US trade actions such as anti-dumping and anti-subsidy duties on all four flat products, 25 per cent customs duty on steel imports from most countries and ongoing investigation into anti-circumvention imports (that is, when a producing nation sends steel products through another country to benefit from concessional duty available to the latter) have hit all exporting countries across the board. Any demand forecast could not also have overlooked the slowdown in automobile production in China and India in 2018 and that continued through this year’s first quarter. Globally, the automotive industry is user of 12 to 13 per cent of steel production.
It is a given that China, which alone had a share of 835 mt of the total world use of 1.712 billion tonnes (bt) of steel in 2018 will continue to make a profound impact on the rate at which global steel demand will move. According to WSA, China, even with the likely help of a higher level of government stimulus, will be able to lift steel consumption by just 1 per cent to 843.3 mt in the current year.
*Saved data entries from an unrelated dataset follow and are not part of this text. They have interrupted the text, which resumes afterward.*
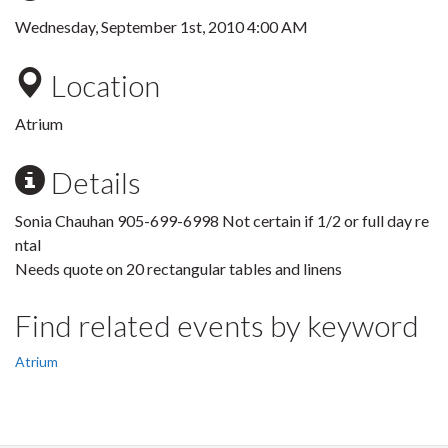
Wednesday, September 1st, 2010 4:00 AM
Location
Atrium
Details
Sonia Chauhan 905-699-6998 Not certain if 1/2 or full day re
ntal
Needs quote on 20 rectangular tables and linens
Find related events by keyword
Atrium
But in 2019, Chinese demand is to slip 1 per cent. ArcelorMittal, however, thinks Chinese steel demand could fall by up to 1.5 per cent in 2019, against 3.5 per cent growth in 2018. No wonder then, WSA is projecting global steel demand growth will moderate to 1.3 per cent to 1.735 bt in 2019 and then 1 per cent to 1.751.6 bt in 2020.
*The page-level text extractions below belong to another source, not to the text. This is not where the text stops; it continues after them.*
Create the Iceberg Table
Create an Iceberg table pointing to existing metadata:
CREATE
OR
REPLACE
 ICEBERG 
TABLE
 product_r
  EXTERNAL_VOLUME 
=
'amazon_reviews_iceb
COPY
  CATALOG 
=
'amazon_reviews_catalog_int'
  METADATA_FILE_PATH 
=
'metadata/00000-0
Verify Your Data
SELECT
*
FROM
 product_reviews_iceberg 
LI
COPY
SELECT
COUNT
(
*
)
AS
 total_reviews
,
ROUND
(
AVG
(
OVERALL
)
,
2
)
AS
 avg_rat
Both WSA and ArcelorMittal, which has secured the approval of committee of creditors for acquisition of Essar Steel, remain bullish about steel in India. According to WSA, India having overcome the “shocks” of demonetisation and initial chaos in implementation of goods & services tax should be seeing strong steel demand growth “starting in the second half of 2019 following the general elections.” Both in 2019 and 2020, Indian steel use will be growing by over 7 per cent first to 102.8 mt and then to 110.2 mt. Developing Asia, excluding China will stay as the fastest growing region in the global steel industry with expected 2019 growth at 6.5 per cent followed by a slightly lower 6.4 per cent in 2020. Developed Japan will, however, experience demand shrinking on “moderation in construction activities and decelerating exports.” South Korea continues to experience fall in steel demand as its shipbuilding and automobile sectors are facing difficult times.
India’s per capita steel consumption of about 70 tonnes falls far short of the world average of 208 kg. Steel intensity here will get a boost if more steel is used in house building and construction reducing cement application as is the case in developed and emerging markets, the metal is used as replacement of wood as Tata Steel is doing with doors and windows and a push is given to its consumption in semi-urban and rural areas.